▶ YOUR GOAL: Give again exactly the lines that stretch from the one with "ha deciso di prolungare la" to the end of the data below, including both of those lines and nothing else.

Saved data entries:
____________________

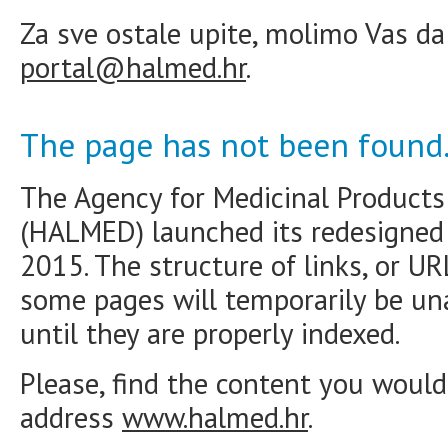
Za sve ostale upite, molimo Vas da
portal@halmed.hr
.
The page has not been found
The Agency for Medicinal Products
(HALMED) launched its redesigne
2015. The structure of links, or U
some pages will temporarily be una
until they are properly indexed.
Please, find the content you would 
address
www.halmed.hr
.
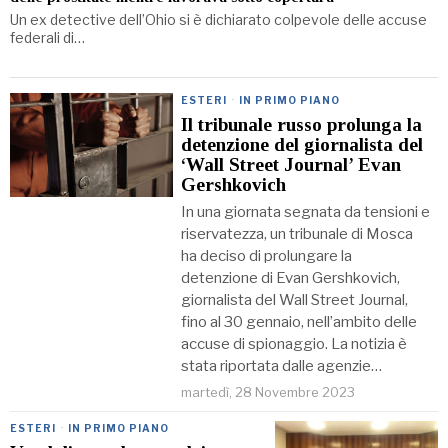
Un ex detective dell’Ohio si è dichiarato colpevole delle accuse
federali di…
ESTERI
·
IN PRIMO PIANO
Il tribunale russo prolunga la
detenzione del giornalista del
‘Wall Street Journal’ Evan
Gershkovich
In una giornata segnata da tensioni e
riservatezza, un tribunale di Mosca
ha deciso di prolungare la
detenzione di Evan Gershkovich,
giornalista del Wall Street Journal,
fino al 30 gennaio, nell’ambito delle
accuse di spionaggio. La notizia è
stata riportata dalle agenzie…
martedì, 28 Novembre 2023
ESTERI
·
IN PRIMO PIANO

____________________

▶ RESULT:
ha deciso di prolungare la
detenzione di Evan Gershkovich,
giornalista del Wall Street Journal,
fino al 30 gennaio, nell’ambito delle
accuse di spionaggio. La notizia è
stata riportata dalle agenzie…
martedì, 28 Novembre 2023
ESTERI
·
IN PRIMO PIANO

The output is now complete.